I’d rather be the writer who lost some readers because of
something that flopped, than not write what could have been the key
to a whole new level in my career.
What’s next for you?
Right now, I’m working on Book 5 of The Yellow Hoods, titled The Day the Sky Fell (April 2017). Alongside that, I’m writing Season 2 of The Wizard Killer, due in February. Though, like any writer's, the planning part of my mind’s already wondering what I’m bringing out in Fall of next year other than Season 3 of The Wizard Killer.
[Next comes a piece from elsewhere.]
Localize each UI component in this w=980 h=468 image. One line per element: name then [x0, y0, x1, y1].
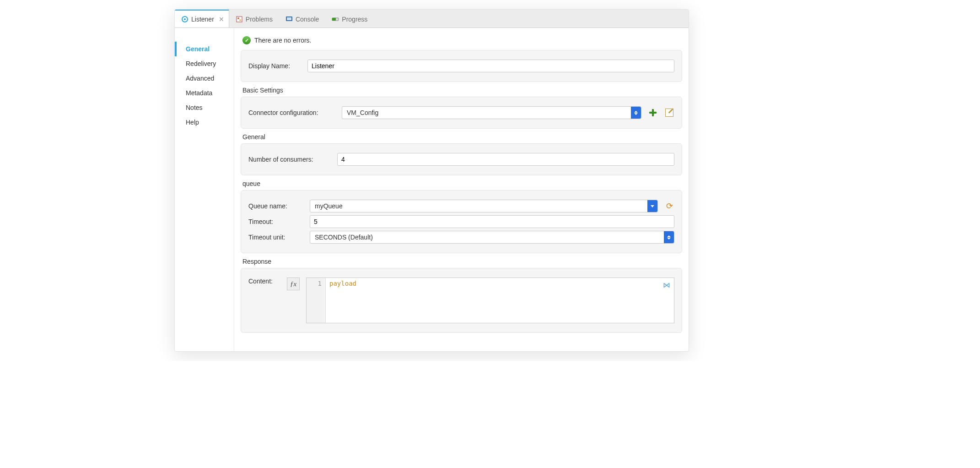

I have a sequel for The Man of Cloud 9 in mind, but I’m not
sure when I want to write that. I have a number of stories jockeying for the
Fall, from my dieselpunk story, The Torrents of Tangier, to the Autobiography
of the Villainous Mister Simple, to a few others.
The best thing people can do is stay tuned to my Twitter
feed (@AdamDreece) or my facebook page (AdamDreeceAuthor) to find out what’s
coming next.
Thanks so much for the interview, Jayne. This was great.
The Man of Cloud 9
Amazon: http://smarturl.it/ AmzMc9 (this is an internationalized link, UK folks sent to UK, CA to .ca)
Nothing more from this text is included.